Working around Docker's COPY command copying as root using GNU M4

I’ve been working with Docker a lot recently, and have been switching to non-root users within the Dockerfile using the USER instruction (not for security reasons, but in order to test software not as root). As a result, I’ve been suffering a little from this issue - essentially, files copied into a Docker image using ADD or COPY are copied with the owner as root, irrespective of the ownership outside the Docker image. According to this comment, this behaviour in Dockerfiles won’t change, at least in the near future.

Irrespective of the merits of this, I needed a solution.
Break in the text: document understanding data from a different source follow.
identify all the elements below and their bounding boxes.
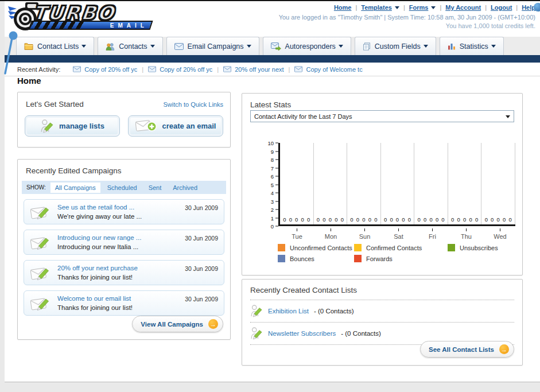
- dotted-divider: [250, 322, 514, 323]
- tab-email-campaigns[interactable]: Email Campaigns: [166, 37, 259, 55]
- envelope-icon: [148, 66, 156, 72]
- filter-sent[interactable]: Sent: [144, 183, 166, 193]
- campaign-text: Introducing our new range ... Introducin…: [57, 234, 141, 251]
- pin-decoration-icon: [3, 29, 21, 76]
- y-tick-label: 9: [271, 148, 278, 154]
- campaign-row[interactable]: See us at the retail food ... We're givi…: [24, 199, 224, 224]
- tab-autoresponders[interactable]: Autoresponders: [263, 37, 351, 55]
- envelope-pencil-icon: [30, 203, 52, 220]
- nav-link-templates[interactable]: Templates: [361, 4, 399, 11]
- chevron-down-icon: [339, 45, 343, 48]
- envelope-pencil-icon: [30, 234, 52, 251]
- chart-group: 00000: [448, 143, 482, 224]
- activity-separator: |: [289, 66, 290, 73]
- see-all-contact-lists-button[interactable]: See All Contact Lists: [420, 341, 514, 358]
- y-tick-label: 1: [271, 215, 278, 221]
- filter-archived[interactable]: Archived: [168, 183, 202, 193]
- nav-link-my-account[interactable]: My Account: [445, 4, 481, 11]
- campaign-subtitle: We're giving away our late ...: [57, 212, 142, 220]
- activity-link[interactable]: Copy of 20% off yc: [160, 66, 212, 73]
- tab-custom-fields[interactable]: Custom Fields: [355, 37, 436, 55]
- value-labels: 00000: [280, 216, 313, 223]
- recent-activity-bar: Recent Activity: Copy of 20% off yc | Co…: [5, 63, 540, 76]
- campaign-title-link[interactable]: 20% off your next purchase: [57, 264, 138, 272]
- tab-contact-lists[interactable]: Contact Lists: [16, 37, 94, 55]
- credits-info: You have 1,000 total credits left.: [279, 22, 535, 30]
- y-tick-label: 7: [271, 165, 278, 171]
- campaign-title-link[interactable]: Welcome to our email list: [57, 294, 133, 302]
- campaign-row[interactable]: Welcome to our email list Thanks for joi…: [24, 290, 224, 316]
- contact-list-item: Exhibition List - (0 Contacts): [250, 303, 514, 319]
- filter-scheduled[interactable]: Scheduled: [103, 183, 142, 193]
- campaign-subtitle: Thanks for joining our list!: [57, 304, 133, 312]
- envelope-plus-icon: [135, 119, 157, 133]
- campaign-subtitle: Thanks for joining our list!: [57, 273, 138, 281]
- logo: TURBO EMAIL: [8, 2, 115, 32]
- top-nav: Home | Templates | Forms | My Account | …: [334, 4, 535, 11]
- legend-label: Unsubscribes: [460, 244, 498, 251]
- activity-link[interactable]: 20% off your next: [235, 66, 283, 73]
- activity-item: Copy of Welcome tc: [294, 66, 362, 73]
- nav-link-home[interactable]: Home: [334, 4, 352, 11]
- button-label: See All Contact Lists: [429, 346, 494, 353]
- button-label: manage lists: [59, 122, 104, 130]
- contact-list-link[interactable]: Exhibition List: [268, 308, 309, 315]
- tab-label: Email Campaigns: [188, 42, 244, 51]
- y-tick-label: 5: [271, 181, 278, 188]
- legend-item: Forwards: [354, 255, 448, 262]
- manage-lists-button[interactable]: manage lists: [25, 115, 120, 137]
- chevron-down-icon: [150, 45, 155, 48]
- y-tick-label: 8: [271, 157, 278, 163]
- activity-item: Copy of 20% off yc: [73, 66, 137, 73]
- latest-stats-panel: Latest Stats Contact Activity for the La…: [242, 93, 523, 275]
- get-started-buttons: manage lists create an email: [25, 115, 223, 137]
- selected-option: Contact Activity for the Last 7 Days: [254, 113, 352, 120]
- legend-swatch: [278, 244, 285, 251]
- contact-list-link[interactable]: Newsletter Subscribers: [268, 330, 336, 337]
- campaign-row[interactable]: Introducing our new range ... Introducin…: [24, 230, 224, 255]
- nav-link-logout[interactable]: Logout: [491, 4, 512, 11]
- campaign-row[interactable]: 20% off your next purchase Thanks for jo…: [24, 260, 224, 285]
- contact-count: - (0 Contacts): [341, 330, 381, 337]
- tab-statistics[interactable]: Statistics: [440, 37, 504, 55]
- campaign-title-link[interactable]: Introducing our new range ...: [57, 234, 141, 242]
- nav-link-forms[interactable]: Forms: [409, 4, 436, 11]
- envelope-icon: [294, 66, 302, 72]
- help-bubble-icon[interactable]: [534, 3, 540, 11]
- campaign-title-link[interactable]: See us at the retail food ...: [57, 203, 142, 211]
- show-label: SHOW:: [26, 184, 46, 191]
- activity-separator: |: [142, 66, 143, 73]
- chart-x-labels: TueMonSunSatFriThuWed: [280, 228, 517, 240]
- button-label: View All Campaigns: [141, 321, 203, 328]
- chevron-down-icon: [506, 115, 510, 118]
- activity-link[interactable]: Copy of 20% off yc: [84, 66, 137, 73]
- chart-plot: 00000000000000000000000000000000000: [278, 143, 515, 226]
- logo-subtitle: EMAIL: [110, 22, 150, 29]
- tab-contacts[interactable]: Contacts: [98, 37, 162, 55]
- activity-link[interactable]: Copy of Welcome tc: [306, 66, 362, 73]
- y-tick-label: 2: [271, 207, 278, 213]
- legend-label: Unconfirmed Contacts: [290, 244, 352, 251]
- person-pencil-icon: [40, 119, 54, 134]
- switch-quick-links-link[interactable]: Switch to Quick Links: [163, 101, 223, 108]
- main-nav: Contact Lists Contacts Email Campaigns A…: [5, 37, 540, 55]
- value-labels: 00000: [481, 216, 515, 223]
- legend-label: Confirmed Contacts: [366, 244, 422, 251]
- legend-item: Bounces: [278, 255, 354, 262]
- logo-subtitle-bar: EMAIL: [28, 21, 153, 30]
- get-started-panel: Let's Get Started Switch to Quick Links …: [17, 92, 231, 148]
- x-tick-label: Mon: [314, 228, 348, 240]
- filter-all-campaigns[interactable]: All Campaigns: [50, 183, 100, 193]
- y-tick-label: 3: [271, 198, 278, 204]
- button-label: create an email: [162, 122, 216, 130]
- header: TURBO EMAIL Home | Templates | Forms | M…: [5, 1, 540, 37]
- stats-period-select[interactable]: Contact Activity for the Last 7 Days: [250, 110, 514, 122]
- nav-separator: |: [403, 4, 405, 11]
- chevron-down-icon: [431, 6, 436, 9]
- create-email-button[interactable]: create an email: [128, 115, 223, 137]
- legend-label: Forwards: [366, 255, 393, 262]
- legend-item: Unconfirmed Contacts: [278, 244, 354, 251]
- value-labels: 00000: [381, 216, 414, 223]
- view-all-campaigns-button[interactable]: View All Campaigns: [132, 316, 223, 332]
- bar-chart-icon: [448, 42, 456, 50]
There is an (inelegant) way to work around this, which is to switch to root, copy the file in, change its ownership, and switch back to a regular user. I could do this directly inside the Dockerfile, but this requires a lot of extra boilerplate code bulking out the Dockerfile.

As a result, I turned to an ancient templating technology to make my Dockerfile more manageable - m4. I’ve created an m4 macro file which can be included in a Dockerfile. The full version (called docker-copy-as-user) is on github, but a small flavour is:

define(`COPYASUSER',
`USER root
COPY $1 $2
RUN chown testuser $2/$1
USER $3
')

A file that contains this macro can be included in a Dockerfile (which I now like to call Dockerfile.m4) with the incantation include(`docker-copy-as-user'). This can then be used by including the ‘meta-instruction’ COPYASUSER filename target/dir user-to-own-it. For example, Dockerfile.m4 might look like:

FROM ubuntu:15.04

RUN useradd -ms /bin/bash testuser
USER testuser
WORKDIR /home/testuser

COPYASUSER externalfile.zip /tmp testuser
RUN unzip externalfile.zip

This can then be pre-processed before you run docker build with:

m4 -I directory/where/docker-copy-as-user/is Dockerfile.m4 > Dockerfile

Note: I am very much a newbie to both Docker and m4. Please don’t read the above as being the optimal answer. In particular, your final (processed) Dockerfile still ends up pretty bulky, so this will still have performance implications due to the number of layers. I’d be glad to hear any suggested improvements.